Requirement
For the word "Login", count the lines below that contain it. Give the number alone.

Material supplied

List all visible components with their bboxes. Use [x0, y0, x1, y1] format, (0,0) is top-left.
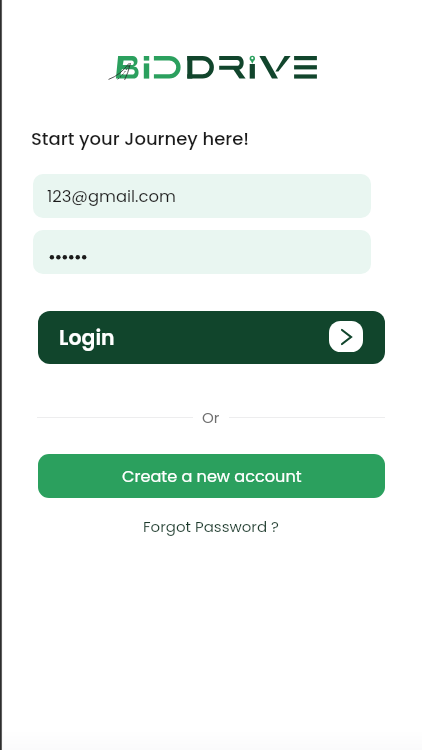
staticText: 123@gmail.com: [47, 185, 176, 208]
staticText: Start your Journey here!: [31, 126, 250, 151]
button[interactable]: 123@gmail.com: [33, 174, 371, 218]
button[interactable]: Login: [38, 311, 385, 364]
button[interactable]: Forgot Password ?: [143, 516, 279, 537]
button[interactable]: [33, 230, 371, 274]
staticText: Or: [202, 407, 220, 428]
other: Log in: [329, 321, 363, 352]
staticText: Create a new account: [122, 465, 302, 488]
staticText: Login: [59, 323, 115, 352]
button[interactable]: Create a new account: [38, 454, 385, 498]
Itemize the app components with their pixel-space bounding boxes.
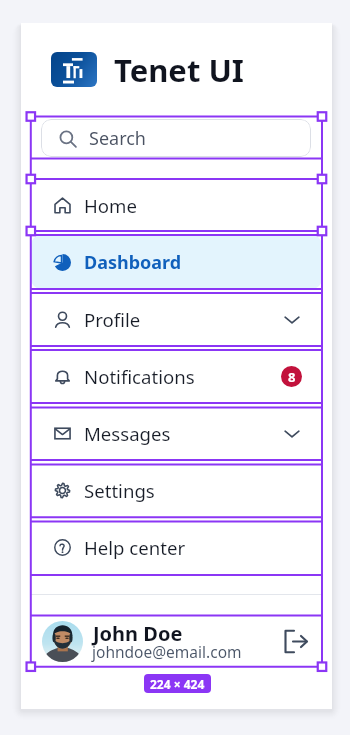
button[interactable]: Home xyxy=(31,179,322,231)
button[interactable]: Messages xyxy=(31,407,322,460)
staticText: 8 xyxy=(288,368,296,386)
staticText: johndoe@email.com xyxy=(92,641,242,662)
staticText: Notifications xyxy=(84,364,195,389)
button[interactable]: Notifications xyxy=(31,350,322,403)
staticText: Tenet UI xyxy=(114,49,244,91)
staticText: Dashboard xyxy=(84,250,182,275)
button[interactable]: Dashboard xyxy=(31,235,322,289)
staticText: Messages xyxy=(84,421,171,446)
staticText: 224 × 424 xyxy=(150,676,205,692)
button[interactable]: Help center xyxy=(31,521,322,574)
staticText: Profile xyxy=(84,307,141,332)
button[interactable]: Settings xyxy=(31,464,322,517)
button[interactable]: Log out xyxy=(283,628,309,654)
button[interactable]: Profile xyxy=(31,293,322,346)
button[interactable]: Log out xyxy=(31,615,322,667)
staticText: Home xyxy=(84,193,137,218)
staticText: Help center xyxy=(84,535,186,560)
button[interactable]: Search xyxy=(41,119,311,157)
staticText: John Doe xyxy=(93,620,183,647)
staticText: Search xyxy=(89,126,146,151)
staticText: Settings xyxy=(84,478,155,503)
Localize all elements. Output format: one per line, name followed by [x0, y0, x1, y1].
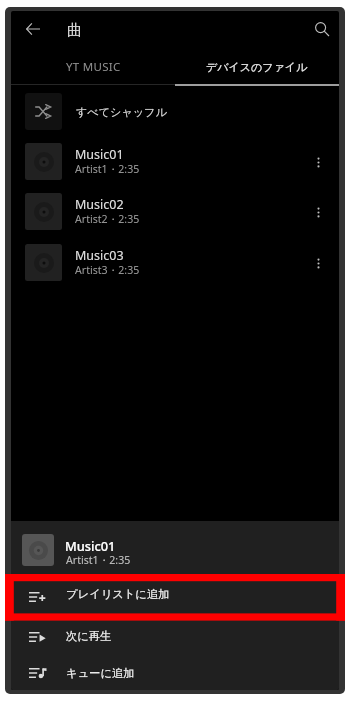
- staticText: Music03: [75, 247, 124, 264]
- button[interactable]: More options for Music02: [305, 199, 331, 225]
- staticText: 曲: [67, 21, 82, 40]
- staticText: YT MUSIC: [66, 59, 121, 75]
- button[interactable]: Back: [20, 16, 46, 42]
- button[interactable]: Music01: [11, 521, 339, 577]
- button[interactable]: More options for Music03: [305, 250, 331, 276]
- button[interactable]: YT MUSIC: [11, 47, 175, 85]
- staticText: キューに追加: [66, 666, 135, 680]
- staticText: 次に再生: [66, 629, 112, 643]
- button[interactable]: Music03: [11, 232, 339, 282]
- staticText: Artist1・2:35: [66, 553, 131, 567]
- button[interactable]: Search: [307, 14, 337, 44]
- staticText: Music01: [65, 537, 116, 554]
- button[interactable]: すべてシャッフル: [11, 93, 339, 131]
- button[interactable]: Music01: [11, 131, 339, 181]
- staticText: Music01: [75, 146, 124, 163]
- staticText: Artist2・2:35: [75, 212, 140, 226]
- staticText: プレイリストに追加: [66, 587, 170, 601]
- button[interactable]: Music02: [11, 181, 339, 231]
- staticText: すべてシャッフル: [76, 105, 167, 119]
- button[interactable]: More options for Music01: [305, 149, 331, 175]
- staticText: デバイスのファイル: [206, 60, 308, 74]
- button[interactable]: 次に再生: [11, 625, 339, 661]
- staticText: Artist1・2:35: [75, 162, 140, 176]
- staticText: Music02: [75, 196, 124, 213]
- button[interactable]: プレイリストに追加: [11, 583, 339, 619]
- button[interactable]: デバイスのファイル: [175, 47, 339, 85]
- staticText: Artist3・2:35: [75, 263, 140, 277]
- button[interactable]: キューに追加: [11, 662, 339, 690]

Response to this exercise
2